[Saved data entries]
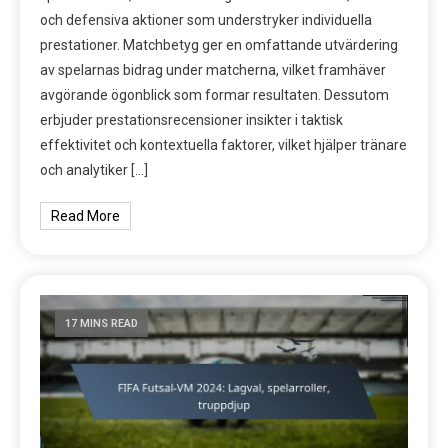
och defensiva aktioner som understryker individuella
prestationer. Matchbetyg ger en omfattande utvärdering
av spelarnas bidrag under matcherna, vilket framhäver
avgörande ögonblick som formar resultaten. Dessutom
erbjuder prestationsrecensioner insikter i taktisk
effektivitet och kontextuella faktorer, vilket hjälper tränare
och analytiker […]
Read More
17 MINS READ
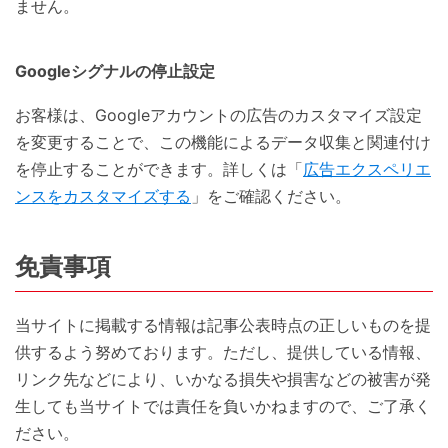
ません。
Googleシグナルの停止設定
お客様は、Googleアカウントの広告のカスタマイズ設定
を変更することで、この機能によるデータ収集と関連付け
を停止することができます。詳しくは「
広告エクスペリエ
ンスをカスタマイズする
」をご確認ください。
免責事項
当サイトに掲載する情報は記事公表時点の正しいものを提
供するよう努めております。ただし、提供している情報、
リンク先などにより、いかなる損失や損害などの被害が発
生しても当サイトでは責任を負いかねますので、ご了承く
ださい。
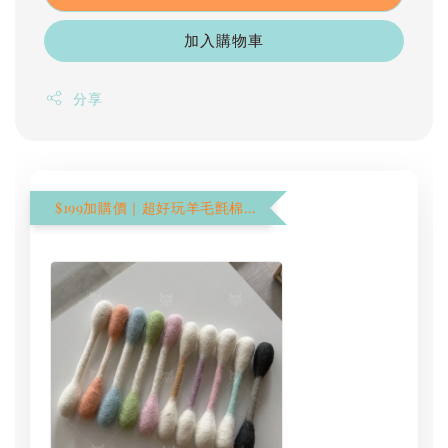
加入購物車
分享
$199加購價｜超好玩羊毛氈棉花棒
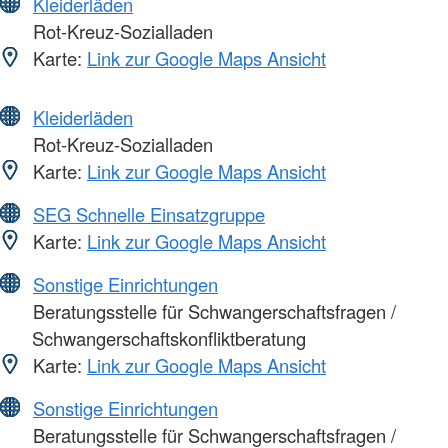
Kleiderläden
Rot-Kreuz-Sozialladen
Karte:
Link zur Google Maps Ansicht
Kleiderläden
Rot-Kreuz-Sozialladen
Karte:
Link zur Google Maps Ansicht
SEG Schnelle Einsatzgruppe
Karte:
Link zur Google Maps Ansicht
Sonstige Einrichtungen
Beratungsstelle für Schwangerschaftsfragen /
Schwangerschaftskonfliktberatung
Karte:
Link zur Google Maps Ansicht
Sonstige Einrichtungen
Beratungsstelle für Schwangerschaftsfragen /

GOAL OF THE EXERCISE: Reproduce every record word for word. The copy must contain no pictures.

COMPLETED TASK:
och defensiva aktioner som understryker individuella
prestationer. Matchbetyg ger en omfattande utvärdering
av spelarnas bidrag under matcherna, vilket framhäver
avgörande ögonblick som formar resultaten. Dessutom
erbjuder prestationsrecensioner insikter i taktisk
effektivitet och kontextuella faktorer, vilket hjälper tränare
och analytiker […]
Read More
17 MINS READ
ません。
Googleシグナルの停止設定
お客様は、Googleアカウントの広告のカスタマイズ設定
を変更することで、この機能によるデータ収集と関連付け
を停止することができます。詳しくは「
広告エクスペリエ
ンスをカスタマイズする
」をご確認ください。
免責事項
当サイトに掲載する情報は記事公表時点の正しいものを提
供するよう努めております。ただし、提供している情報、
リンク先などにより、いかなる損失や損害などの被害が発
生しても当サイトでは責任を負いかねますので、ご了承く
ださい。
加入購物車
分享
$199加購價｜超好玩羊毛氈棉花棒
Kleiderläden
Rot-Kreuz-Sozialladen
Karte:
Link zur Google Maps Ansicht
Kleiderläden
Rot-Kreuz-Sozialladen
Karte:
Link zur Google Maps Ansicht
SEG Schnelle Einsatzgruppe
Karte:
Link zur Google Maps Ansicht
Sonstige Einrichtungen
Beratungsstelle für Schwangerschaftsfragen /
Schwangerschaftskonfliktberatung
Karte:
Link zur Google Maps Ansicht
Sonstige Einrichtungen
Beratungsstelle für Schwangerschaftsfragen /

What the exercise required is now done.